2024-02-23 05:19:11

by Baolu Lu

[permalink] [raw]
Subject: [PATCH 0/2] iommu: Fix domain check on device release

This is a follow-up to the discussion thread here:

https://lore.kernel.org/linux-iommu/[email protected]/

It fixes a NULL pointer reference in the Intel iommu driver and
strengthens the iommu core to possibly prevent similar failures in other
iommu drivers.

Best regards,
baolu

Lu Baolu (2):
iommu: Add static iommu_ops->release_domain
iommu/vt-d: Fix NULL domain on device release

include/linux/iommu.h | 1 +
drivers/iommu/intel/iommu.c | 26 +-------------------------
drivers/iommu/iommu.c | 12 ++++++++++++
3 files changed, 14 insertions(+), 25 deletions(-)

--
2.34.1



2024-02-23 05:19:21

by Baolu Lu

[permalink] [raw]
Subject: [PATCH 1/2] iommu: Add static iommu_ops->release_domain

The current device_release callback for individual iommu drivers does the
following:

1) Silent IOMMU DMA translation: It detaches any existing domain from the
device and puts it into a blocking state (some drivers might use the
identity state).
2) Resource release: It releases resources allocated during the
device_probe callback and restores the device to its pre-probe state.
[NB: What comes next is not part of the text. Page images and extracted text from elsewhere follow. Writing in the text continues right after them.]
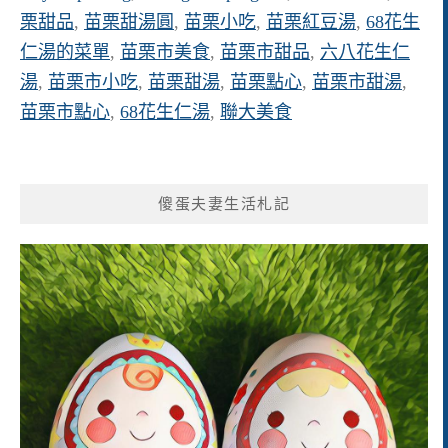
栗甜品
,
苗栗甜湯圓
,
苗栗小吃
,
苗栗紅豆湯
,
68花生
仁湯的菜單
,
苗栗市美食
,
苗栗市甜品
,
六八花生仁
湯
,
苗栗市小吃
,
苗栗甜湯
,
苗栗點心
,
苗栗市甜湯
,
苗栗市點心
,
68花生仁湯
,
聯大美食
傻蛋夫妻生活札記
Step 1 is challenging for individual iommu drivers because each must check
if a domain is already attached to the device. Additionally, if a deferred
attach never occurred, the device_release should avoid modifying hardware
configuration regardless of the reason for its call.

To simplify this process, introduce a static release_domain within the
iommu_ops structure. It can be either a blocking or identity domain
depending on the iommu hardware. The iommu core will decide whether to
attach this domain before the device_release callback, eliminating the
need for repetitive code in various drivers.

Consequently, the device_release callback can focus solely on the opposite
operations of device_probe, including releasing all resources allocated
during that callback.

Co-developed-by: Jason Gunthorpe <[email protected]>
Signed-off-by: Jason Gunthorpe <[email protected]>
Signed-off-by: Lu Baolu <[email protected]>
---
include/linux/iommu.h | 1 +
drivers/iommu/iommu.c | 12 ++++++++++++
2 files changed, 13 insertions(+)

diff --git a/include/linux/iommu.h b/include/linux/iommu.h
index de839fd01bb8..e3d9365b0fa9 100644
--- a/include/linux/iommu.h
+++ b/include/linux/iommu.h
@@ -585,6 +585,7 @@ struct iommu_ops {
struct module *owner;
struct iommu_domain *identity_domain;
struct iommu_domain *blocked_domain;
+ struct iommu_domain *release_domain;
struct iommu_domain *default_domain;
};

diff --git a/drivers/iommu/iommu.c b/drivers/iommu/iommu.c
index 210dc7b4c8cf..fb06c3f47320 100644
--- a/drivers/iommu/iommu.c
+++ b/drivers/iommu/iommu.c
@@ -459,6 +459,18 @@ static void iommu_deinit_device(struct device *dev)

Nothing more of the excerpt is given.